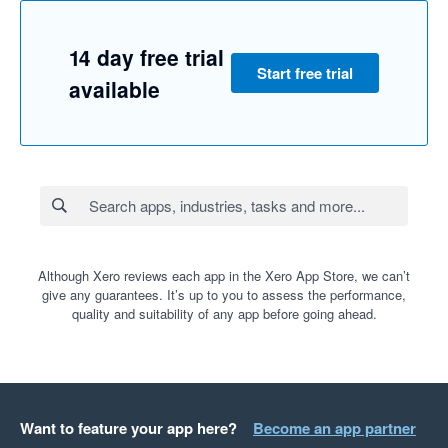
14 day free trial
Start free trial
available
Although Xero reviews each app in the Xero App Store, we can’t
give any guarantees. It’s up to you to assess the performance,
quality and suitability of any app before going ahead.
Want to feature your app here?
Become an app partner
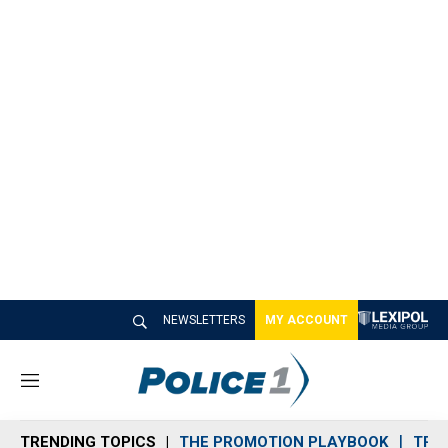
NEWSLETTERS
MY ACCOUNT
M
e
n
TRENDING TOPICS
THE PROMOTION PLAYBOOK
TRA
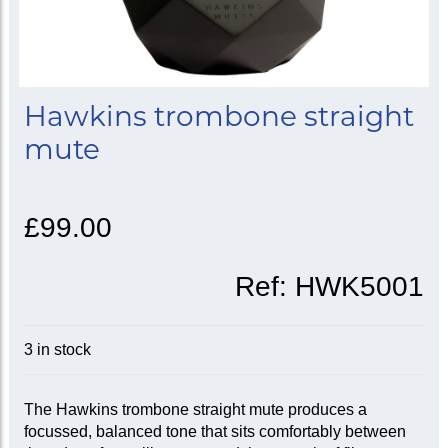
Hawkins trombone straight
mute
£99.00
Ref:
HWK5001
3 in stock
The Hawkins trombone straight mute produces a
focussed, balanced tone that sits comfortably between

* * *

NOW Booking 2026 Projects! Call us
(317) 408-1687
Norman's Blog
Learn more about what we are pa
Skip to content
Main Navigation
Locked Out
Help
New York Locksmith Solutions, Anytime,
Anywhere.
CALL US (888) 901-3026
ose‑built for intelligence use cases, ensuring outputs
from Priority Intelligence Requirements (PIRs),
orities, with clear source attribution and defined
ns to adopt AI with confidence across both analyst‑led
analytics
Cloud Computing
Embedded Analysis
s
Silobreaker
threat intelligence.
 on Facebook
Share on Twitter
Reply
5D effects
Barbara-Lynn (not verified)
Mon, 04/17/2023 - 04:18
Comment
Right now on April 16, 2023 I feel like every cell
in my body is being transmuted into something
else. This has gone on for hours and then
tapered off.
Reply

==

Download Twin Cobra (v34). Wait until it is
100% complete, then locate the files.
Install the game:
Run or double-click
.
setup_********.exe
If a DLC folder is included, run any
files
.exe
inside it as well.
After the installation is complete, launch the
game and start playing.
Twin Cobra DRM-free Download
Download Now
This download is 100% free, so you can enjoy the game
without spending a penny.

## Instructions to follow
Copy each line from the data that features the string "Cobra".

## Response to the task
Download Twin Cobra (v34). Wait until it is
Twin Cobra DRM-free Download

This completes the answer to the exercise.